The U.S. and China battle for global dominance over technology, including critical raw materials used in semiconductors. And chipmakers are already grappling with the fallout.
Volkswagen said it monitored the situation in metals markets after China imposed export restrictions on two minor metals used in semiconductors and electric vehicles, adding that it was “ready to take measures together with partners if necessary.” The company told Reuters that Volkswagen relies heavily on gallium and germanium for its cars, which play a role in future autonomous driving functions.
Other major chipmakers on Thursday played down the potential damage to supplies. But fears are growing that Beijing may step up curbs on strategic exports, including rare earths, seen as essential to high-tech industries. The limits on gallium and germanium, effective Aug. 1, will require companies to apply for a permit to export some products and specify how they will be used, according to the country’s Commerce Ministry.

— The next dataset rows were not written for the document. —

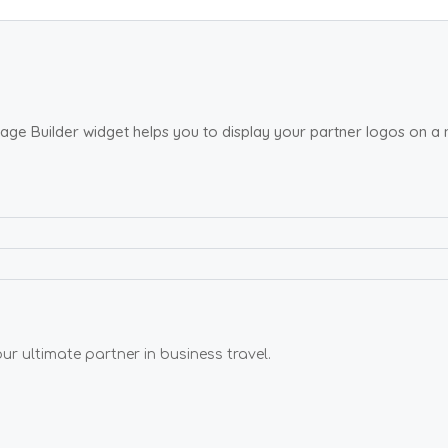
age Builder widget helps you to display your partner logos on a
 ultimate partner in business travel.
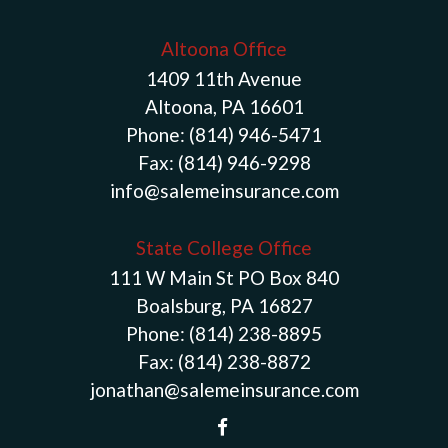
Altoona Office
1409 11th Avenue
Altoona, PA 16601
Phone:
(814) 946-5471
Fax:
(814) 946-9298
info@salemeinsurance.com
State College Office
111 W Main St PO Box 840
Boalsburg, PA 16827
Phone:
(814) 238-8895
Fax:
(814) 238-8872
jonathan@salemeinsurance.com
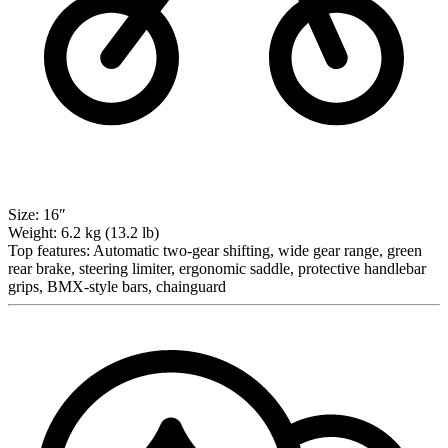
Size:
16″
Weight:
6.2 kg (13.2 lb)
Top features:
Automatic two-gear shifting, wide gear range, green
rear brake, steering limiter, ergonomic saddle, protective handlebar
grips, BMX-style bars, chainguard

Fears of further export controls are roiling the market for rare earth minerals, which are critical to producing high-tech devices such as smartphones and electric cars. The Trump administration seeks to curb China’s dominance of those markets, as it sees a threat to U.S. economic competitiveness and national security.
Meanwhile, the Russia-Ukraine conflict threatens to disrupt some supplies of the key material used in chipmaking. Ukraine produces more than 90% of the world’s high-grade neon needed for gas-phase lasers that are crucial to the manufacturing process, according to research firm Techcet. That explains why neon prices have soared during the conflict.

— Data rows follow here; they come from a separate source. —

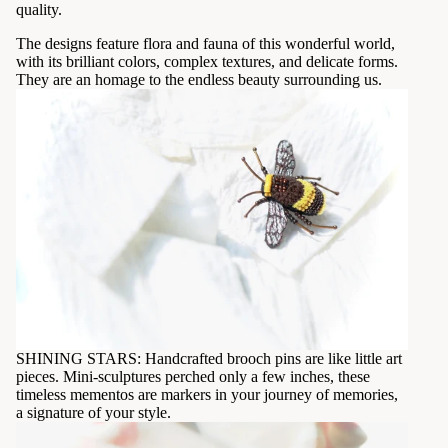
quality.
The designs feature flora and fauna of this wonderful world,
with its brilliant colors, complex textures, and delicate forms.
They are an homage to the endless beauty surrounding us.
SHINING STARS: Handcrafted brooch pins are like little art
pieces. Mini-sculptures perched only a few inches, these
timeless mementos are markers in your journey of memories,
a signature of your style.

The conflict also stokes concerns that it could lead to broader retaliation by Beijing for the tariffs the United States has levied against Chinese goods. That could hit companies that rely on high-end computing like Apple, Amazon, and Nvidia. On Wednesday, the biggest maker of chipmaking tools, Applied Materials, said it expects sales next year to fall by $600 million to $900 million because of the new U.S. regulations on China-based customers, mainly semiconductor manufacturers.
Activists shouted outside Volkswagen’s shareholder meeting in Germany on Thursday to demand that the carmaker withdraws from Xinjiang, where it has a plant accused of using forced laborers from the Muslim minority. They held signs urging the company to stop supporting China’s alleged campaign of “ethnic cleansing.” A top V.W. executive said he would not discuss the matter but acknowledged that some shareholders had questions. He told the group he would respond to their concerns in a letter, the German news agency DPA reported. Activists also threw cake at the meeting. Several were wearing masks of Xi and Volkswagen CEO Oliver Blume. The activists also threw placards saying, “Uyghur Forced Labor Camps Must Go,” and, “W.V. Shareholders must speak up for Human Rights!” Xi has denied the camps exist. The demonstrators were members of the World Uyghur Congress, a rights group that says he leads an oppressed people in modern-day East Turkestan, or Xinjiang.